How Sparklers Work 1

Sparkler (Anne Helmenstine)All fireworks are not the same. For example, a firecracker and a sparkler are very different. A firecracker creates a noisy controlled explosion. A sparkler, on the other hand, burns over a long period of time (up to a minute) and produces a brilliant shower of sparks. Sparklers are sometimes called ‘snowballs’ because they have a ball of sparks surrounding the burning part of the sparkler.

Sparkler Chemistry

Several materials are required for a sparkler:

  • an oxidizer
  • a fuel
  • iron, steel, aluminum, or other metal powder
  • a combustible binder

In addition to these components, colorants and compounds may be added to moderate the chemical reaction.
The fuel may be charcoal and sulfur, or a sparkler may simply use its binder (material used to hold the metal onto the stick) as the fuel. The binder is usually sugar, starch, or shellac. Potassium nitrate or potassium chlorate may be used as oxidizers. The sparks are glowing bits of metal. A sparkler formula may be quite simple. For example, a sparkler may consist only of potassium perchlorate, titanium or aluminum, and dextrin.

How Sparklers Work

Now that you’ve seen the composition of a sparkler, let’s consider how these chemicals react with each other:


Oxidizers produce oxgen to burn the mixture. Oxidizers are usually nitrates, chlorates, or perchlorates. Nitrates are made up of a metal ion and a nitrate ion. Nitrates give up 1/3 of their oxygen to yield nitrites and oxygen. The resulting equation for potassium nitrate looks like this:

2 KNO3(solid) → 2 KNO2(solid) +O2(gas)

Chlorates are made up of a metal ion and the chlorate ion. Chlorates give up all of their oxygen, causing a more spectacular reaction. However, this also means they are explosive. An example of potassium chlorate yielding its oxygen would look like this:

2 KClO3(solid) → 2 KCl(solid) + 3 O2(gas)

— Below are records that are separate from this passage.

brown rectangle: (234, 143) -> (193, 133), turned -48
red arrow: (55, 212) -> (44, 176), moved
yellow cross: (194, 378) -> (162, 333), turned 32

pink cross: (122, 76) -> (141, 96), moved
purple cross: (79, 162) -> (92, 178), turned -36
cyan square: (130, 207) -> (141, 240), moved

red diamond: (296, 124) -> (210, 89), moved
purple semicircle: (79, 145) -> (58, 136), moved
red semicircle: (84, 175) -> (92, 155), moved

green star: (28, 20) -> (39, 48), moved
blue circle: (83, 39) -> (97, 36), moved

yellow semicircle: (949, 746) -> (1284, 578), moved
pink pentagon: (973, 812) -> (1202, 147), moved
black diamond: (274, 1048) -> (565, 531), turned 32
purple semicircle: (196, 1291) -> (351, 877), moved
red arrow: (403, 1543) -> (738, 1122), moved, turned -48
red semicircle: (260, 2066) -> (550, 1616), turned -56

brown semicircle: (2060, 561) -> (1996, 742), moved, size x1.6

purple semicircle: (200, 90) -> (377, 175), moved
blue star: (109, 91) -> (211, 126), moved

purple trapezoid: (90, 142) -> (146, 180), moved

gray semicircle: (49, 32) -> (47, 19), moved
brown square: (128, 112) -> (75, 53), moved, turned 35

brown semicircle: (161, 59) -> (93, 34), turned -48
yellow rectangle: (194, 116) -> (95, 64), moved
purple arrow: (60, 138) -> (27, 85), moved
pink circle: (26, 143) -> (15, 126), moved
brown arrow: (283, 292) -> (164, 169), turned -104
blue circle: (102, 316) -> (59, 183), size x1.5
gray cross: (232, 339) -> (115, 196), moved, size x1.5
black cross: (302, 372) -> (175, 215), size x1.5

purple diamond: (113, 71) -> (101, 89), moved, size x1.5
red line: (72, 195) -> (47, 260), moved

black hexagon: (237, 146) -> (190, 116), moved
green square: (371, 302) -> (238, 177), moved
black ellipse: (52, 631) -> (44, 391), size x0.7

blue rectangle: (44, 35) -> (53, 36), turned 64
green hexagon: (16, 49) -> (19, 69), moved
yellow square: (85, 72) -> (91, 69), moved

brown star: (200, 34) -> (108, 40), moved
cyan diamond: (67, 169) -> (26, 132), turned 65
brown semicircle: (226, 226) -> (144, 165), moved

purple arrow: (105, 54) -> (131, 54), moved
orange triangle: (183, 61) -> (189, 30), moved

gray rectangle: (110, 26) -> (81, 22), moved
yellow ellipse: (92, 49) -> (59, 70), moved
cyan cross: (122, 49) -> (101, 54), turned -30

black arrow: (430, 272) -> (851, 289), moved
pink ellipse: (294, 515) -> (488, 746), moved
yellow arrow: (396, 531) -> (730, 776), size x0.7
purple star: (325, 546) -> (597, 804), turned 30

Perchlorates have more oxygen in them, but are less likely to explode as a result of impact than are chlorates. Potassium perchlorate yields its oxygen in this reaction:

KClO4(solid) → KCl(solid) + 2 O2(gas)

Reducing Agents

The reducing agents is the fuel used to burn the oxygen produced by the oxidizers. This combustion produces hot gas. Examples of reducing agents are sulfur and charcoal, which react with the oxygen to form sulfur dioxide (SO2) and carbon dioxide (CO2), respectively.


Two reducing agents may be combined to accelerate or slow the reaction. Also, metals affect the speed of the reaction. Finer metal powders react more quickly than coarse powders or flakes. Other substances, such as cornmeal, also may be added to regulate the reaction.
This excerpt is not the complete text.